For Parkinson dse; inc. dopamine in brain
>L-dopa can cross BBB (vs dopamine) – central DOPA decarboxylase converts L-dopa in to dopamine.
>Carbidopa is a peripheral DOPA decarboxylase inhibitor – inc. bioavailability of L-dopa in brain, limits peripheral SE.

Question 51

L-dopa/Carbidopa

[Side effects, “On-off phenomenon”]

Answer 51

Arrhythmias from inc. peripheral catechs.

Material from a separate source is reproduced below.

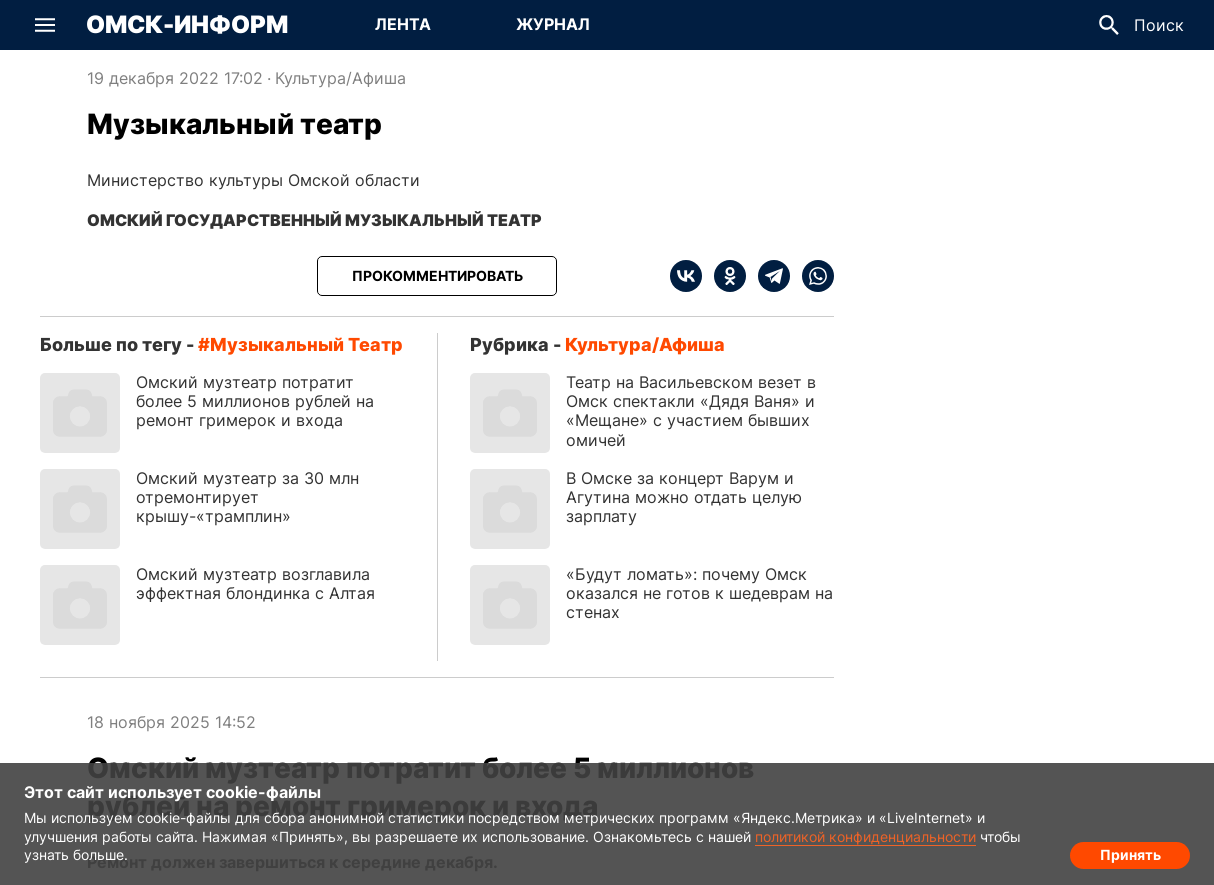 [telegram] (768, 276)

>”On-off” phenomenon: long-term use can lead to dyskinesia ff. admin, akinesia b/w doses.

Question 52

Selegiline

[MOA, use]

Answer 52

> Inhibits MOA-B (preferentially metabolizes dopamine over NE, 5HT) – inc. dopamine bioavailability.
For Parkinson dse (adjunct to L-dopa).

Question 53

Entacapone, tolcapone

Answer 53

Inhibits COMT – prevents PERIPHERAL L-dopa degradation to 3-OMD.
*Tolcapone also blocks CENTRAL dopamine conversion to DOPAC by inhibiting COMT.

Question 54

Alzheimer dse drugs: Memantine; Donepezil, Galantamine, Rivastigmine, Tacrine

Answer 54

> Memantine: NMDA receptor antagonist – prevents excitotoxicty (mediated by Ca).
Donepezil, Galantamine, Rivastigmine, Tacrine: AChE inhibitors.

Question 55

Tx for Huntington dse: Tetrabenazine, Reserpine; Haloperidol

Answer 55

> Huntington: Dec. GABA, Dec. ACh, Inc. dopamine.
Tetrabenazine, Reserpine: inhibit VMAT; limit dopamine vesicle packaging and release.
Haloperidol: D2 receptor antagonist

Question 56

Sumatriptan

[MOA, SE/CI]

Answer 56

5HT-1B/1D agonist.
>For acute migraine, cluster headache attacks (abortive).
>Inhibits trigeminal nerve activation; Prevents vasoactive peptide release; Induces vasoconstriction.
>SE: coronary vasospasm – CI in CAD, Prinzmetal angina.

Question 57

GABA-A receptor vs. GABA-B receptor

Answer 57

> GABA-A: chloride channel – Cl entry inhibits depolarizing/firing – inhibits neurons.
GABA-B: transmembrane protein linked to K channels via G-proteins – K channels remain open longer and hyperpolarize neuron at end of AP – block voltage-gated Na channels from opening, block depolarization.